McKinney-Green, Inc. v. Davis

Decision Date02 September 1992
Docket NumberINC,KINNEY-GREE,No. 91-2008,91-2008
Citation606 So.2d 393
Parties17 Fla. L. Week. D2055 Mc, Appellant, v. Calvin C. DAVIS, Appellee.
CourtFlorida District Court of Appeals

Robert M. Ervin and Robert M. Ervin, Jr., of Ervin, Varn, Jacobs, Odom & Ervin, Tallahassee, for appellant.

Kenneth S. Davis, Gainesville, for appellee.

SHIVERS, Judge.

McKinney-Green, Inc. ("M-G"), appealed from a final judgment in favor of Calvin C. Davis ("Davis"), the plaintiff below in an action for breach of contract and tortious interference with an advantageous business relationship. Following a non-jury trial, the trial court awarded Davis $10,000 in compensatory damages. At several stages of the proceedings below, M-G moved to terminate the litigation, alleging 1) Davis' lack of standing, 2) Davis' failure to join indispensable parties, 3) Davis' failure to allege all the elements of tortious interference, and 4) the statute of frauds.
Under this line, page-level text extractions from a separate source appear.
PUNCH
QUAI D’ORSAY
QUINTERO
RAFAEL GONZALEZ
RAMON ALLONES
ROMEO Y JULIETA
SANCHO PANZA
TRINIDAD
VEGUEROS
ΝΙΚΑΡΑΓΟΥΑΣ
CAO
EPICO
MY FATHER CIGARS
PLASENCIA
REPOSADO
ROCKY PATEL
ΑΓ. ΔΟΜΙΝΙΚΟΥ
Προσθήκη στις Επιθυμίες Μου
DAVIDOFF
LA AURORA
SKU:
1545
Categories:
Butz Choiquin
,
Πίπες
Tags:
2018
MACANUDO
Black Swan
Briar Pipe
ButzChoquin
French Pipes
The sufficiency of the allegations in the fourth amended complaint was disputed at trial, and appellant alleges error in the trial court's denial of the motion to dismiss that complaint, as well as M-G's motions for dismissal, following the case-in-chief, and for rehearing. We reverse, holding that the trial court erred, as a matter of law, in denying M-G's motion to dismiss the fourth amended complaint as to both counts.

MOTION TO DISMISS

In reviewing the trial court's order denying appellant's motion to dismiss, we must determine whether the allegations, from the four corners of the complaint, sufficiently state one or more claims for relief. Green v. Florida East Coast Railway Co., 141 So.2d 326, 327 (Fla. 1st DCA 1962); Padovano, Fla.App.Prac. Sec. 5.4B (1992 pocket part). We are obliged to accept all well-pled allegations of the complaint as true. Rishel v. Eastern Airlines, Inc., 466 So.2d 1136, 1138 (Fla. 3d DCA 1985). With that in mind, we summarize the facts as alleged.
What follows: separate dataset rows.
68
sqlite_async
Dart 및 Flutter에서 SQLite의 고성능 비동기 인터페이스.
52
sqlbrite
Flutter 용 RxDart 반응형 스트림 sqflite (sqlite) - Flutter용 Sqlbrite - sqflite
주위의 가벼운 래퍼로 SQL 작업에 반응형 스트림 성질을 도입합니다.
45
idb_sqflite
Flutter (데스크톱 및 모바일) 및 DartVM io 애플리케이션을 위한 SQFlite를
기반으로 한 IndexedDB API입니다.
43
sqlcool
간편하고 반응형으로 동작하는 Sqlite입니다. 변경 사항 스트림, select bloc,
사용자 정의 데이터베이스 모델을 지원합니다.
Davis and his brother, G.M. Davis, Jr. ("G.M."), who is now deceased, orally agreed to develop the Oaks of Kanapaha subdivision in Alachua County, Florida. Davis and his brother each owned 50 per cent of the stock of Oaks of Kanapaha, Inc., the corporation that in 1984 owned the land parcel from which lots were divided and sold and on which homes were to be built. Appellant M-G was engaged in the business of originating loans and acting as a mortgage broker. A. Frank Green, the president and chief executive officer of M-G, was a licensed mortgage broker at all times pertinent. In February 1984, M-G, acting through Green, orally agreed with Davis and his brother to make a construction loan in March 1984 to Oaks of Kanapaha, Inc., to build houses on six subdivision lots during 1984. Under the agreement, M-G authorized Davis and Oaks of Kanapaha, Inc., to commence construction prior to the date of closing on the construction loan. Davis alleged the terms of the loan were memorialized on various documents prepared by counsel for M-G, including an unsigned proposed mortgage dated March 21, 1984, and filed in evidence as Plaintiff's Exhibit # 5. Immediately prior to closing on the construction loan, Green demanded that Davis arrange to transfer to M-G a vacant building located in another subdivision, owned by Tower Village, Inc., to satisfy a debt owed to M-G by another principal in Tower Village, Inc. Davis was the secretary and a 50 per cent stockholder in Tower Village, Inc.

BREACH OF CONTRACT (COUNT ONE)

Count One of the fourth amended complaint is an action for breach of contract. The allegations pertinent thereto are as follows: 1) The breached oral agreement was the one including M-G, acting through Green as its corporate officer and mortgage broker; Davis, and his brother, whereunder M-G was to make the construction loan to Oaks of Kanapaha, Inc. 2) Davis and Oaks of Kanapaha, Inc., did all that was required of them under the agreement for M-G to make the construction loan. 3) M-G delivered to Davis a set of documents for the closing, showing Oaks of Kanapaha, Inc., as the mortgagor, to which Davis agreed in all material respects. 4) Just prior to closing the loan package, Green and M-G breached the agreement, and refused to make the construction loan to Oaks of Kanapaha, Inc., but offered instead to make the loan to G.M. Davis, Inc., in which Davis had no interest and his brother was sole stockholder. 5) Davis was a beneficiary of the agreement to make the loan and was damaged by M-G and Green's breach of that agreement. Count One was dismissed against Green but not against M-G.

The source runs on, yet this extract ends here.